Thanks to everyone who lobbied in favorite of these bills in the Washington State 2014 legislative session, the 60-day session which ended last Thursday. I am grateful to Audubon Washington for a high-energy campaign to engage citizens statewide in their new "60 Ways in 60 Days" campaign. The status of the four bills I was tracking is provided here (below) Jen Syrowitz of Audubon Washington who kept everyone informed with her clear, thorough, and succinct e-mails over the past two months. (I have edited Jen's notes for space and added one-word status report).
Derelict Vessel Bill--YAY!
A strong bipartisan bill concerning the removal of derelict vessels in Puget Sound passed last week and awaits the Governor’s signature. This bill represents a gigantic step forward in increasing vessel owner responsibility, reducing deconstruction costs, and speeding up the process of getting the vessels out of the water, improving marine habitat protection in the Sound.
Forage Fish Bill...Promising
The forage fish bill died in the Senate late last month, but not before passing through the Senate Committee on Natural Resources & Parks. Last week, the House Environment Committee held a work session on forage fish: Forage fish populations as an indicator of Puget Sound recovery. The 1.25 hour session was used to identify issues and initiate discussion regarding future actions that could help fill research and information gaps around forage fish populations in Puget Sound.

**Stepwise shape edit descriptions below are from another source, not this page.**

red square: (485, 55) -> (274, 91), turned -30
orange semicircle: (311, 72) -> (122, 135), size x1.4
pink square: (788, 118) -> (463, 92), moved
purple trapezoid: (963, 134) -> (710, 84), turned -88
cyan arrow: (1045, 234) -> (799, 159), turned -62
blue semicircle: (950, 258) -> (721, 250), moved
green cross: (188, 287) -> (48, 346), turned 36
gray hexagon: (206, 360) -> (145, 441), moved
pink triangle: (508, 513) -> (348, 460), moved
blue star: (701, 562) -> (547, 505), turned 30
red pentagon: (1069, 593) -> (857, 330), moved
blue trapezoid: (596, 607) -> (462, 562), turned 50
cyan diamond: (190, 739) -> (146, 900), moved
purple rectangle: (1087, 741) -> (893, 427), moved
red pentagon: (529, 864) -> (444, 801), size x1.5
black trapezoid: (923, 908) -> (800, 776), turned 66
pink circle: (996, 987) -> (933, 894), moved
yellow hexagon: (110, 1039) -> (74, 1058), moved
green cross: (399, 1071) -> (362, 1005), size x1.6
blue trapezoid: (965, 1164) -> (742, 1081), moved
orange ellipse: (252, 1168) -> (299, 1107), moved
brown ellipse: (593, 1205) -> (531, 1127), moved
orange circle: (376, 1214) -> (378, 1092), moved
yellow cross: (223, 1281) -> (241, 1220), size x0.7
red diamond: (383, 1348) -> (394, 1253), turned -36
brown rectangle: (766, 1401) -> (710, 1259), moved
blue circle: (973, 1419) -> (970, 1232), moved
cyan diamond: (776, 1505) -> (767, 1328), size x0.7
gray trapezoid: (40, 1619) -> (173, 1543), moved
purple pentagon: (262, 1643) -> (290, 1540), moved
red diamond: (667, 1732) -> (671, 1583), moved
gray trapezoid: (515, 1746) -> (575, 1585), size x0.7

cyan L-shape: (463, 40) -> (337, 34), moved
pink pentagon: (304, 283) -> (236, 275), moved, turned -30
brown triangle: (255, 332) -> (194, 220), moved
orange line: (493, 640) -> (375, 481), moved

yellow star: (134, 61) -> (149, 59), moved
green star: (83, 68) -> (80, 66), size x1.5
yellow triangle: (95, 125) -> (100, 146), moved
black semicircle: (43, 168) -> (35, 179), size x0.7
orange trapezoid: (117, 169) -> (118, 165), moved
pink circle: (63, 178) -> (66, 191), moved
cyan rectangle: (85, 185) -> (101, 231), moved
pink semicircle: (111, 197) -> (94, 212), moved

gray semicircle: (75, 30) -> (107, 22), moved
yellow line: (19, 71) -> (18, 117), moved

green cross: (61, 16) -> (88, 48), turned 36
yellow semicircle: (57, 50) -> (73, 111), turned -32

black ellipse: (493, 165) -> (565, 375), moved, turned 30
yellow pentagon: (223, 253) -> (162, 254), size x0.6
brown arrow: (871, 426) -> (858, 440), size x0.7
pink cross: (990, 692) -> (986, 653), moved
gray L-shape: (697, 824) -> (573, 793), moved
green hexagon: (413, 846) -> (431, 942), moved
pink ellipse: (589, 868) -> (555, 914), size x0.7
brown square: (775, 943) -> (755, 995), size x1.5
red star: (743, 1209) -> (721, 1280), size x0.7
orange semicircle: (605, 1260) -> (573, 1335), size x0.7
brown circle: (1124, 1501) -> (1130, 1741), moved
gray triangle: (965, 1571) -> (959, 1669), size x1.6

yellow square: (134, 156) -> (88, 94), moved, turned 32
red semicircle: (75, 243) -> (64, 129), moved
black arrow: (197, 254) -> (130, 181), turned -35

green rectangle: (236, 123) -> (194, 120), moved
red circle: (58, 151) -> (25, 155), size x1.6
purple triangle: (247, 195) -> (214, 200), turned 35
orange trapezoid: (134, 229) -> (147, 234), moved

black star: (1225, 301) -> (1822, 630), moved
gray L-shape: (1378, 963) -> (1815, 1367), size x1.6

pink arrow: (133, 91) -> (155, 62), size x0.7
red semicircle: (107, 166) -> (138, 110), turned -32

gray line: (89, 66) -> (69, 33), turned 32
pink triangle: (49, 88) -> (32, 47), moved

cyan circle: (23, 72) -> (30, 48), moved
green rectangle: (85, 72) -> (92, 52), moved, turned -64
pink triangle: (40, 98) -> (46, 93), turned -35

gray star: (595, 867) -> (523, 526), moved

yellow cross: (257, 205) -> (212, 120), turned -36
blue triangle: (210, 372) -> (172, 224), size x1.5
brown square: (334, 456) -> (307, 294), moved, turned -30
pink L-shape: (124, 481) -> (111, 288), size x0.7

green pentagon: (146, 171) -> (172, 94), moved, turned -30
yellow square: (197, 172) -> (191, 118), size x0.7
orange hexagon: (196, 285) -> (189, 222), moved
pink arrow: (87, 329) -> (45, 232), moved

Oil Safety Transportation Act--Died
The Oil Transportation Safety Act died in the Senate Energy, Environment & Telecommunications Committee this session without a hearing. Although no funding was allocated in the House, funding was secured in the operating budget for a comprehensive study to understand the state’s preparedness and response ability for oil transportation, both on land and in water, and the vulnerabilities we have along with the types of resources we need. The legislature will receive a progress report on this study by December 1, 2014 and final report by March 1, 2015.
Big Oil Loophole--Gaping
Unfortunately, this common sense bill to close an antiquated tax loophole and reinvest $59 million back into K-12 education, failed to pass the 2014 legislative session. Future actions will continue to try and hold oil companies accountable.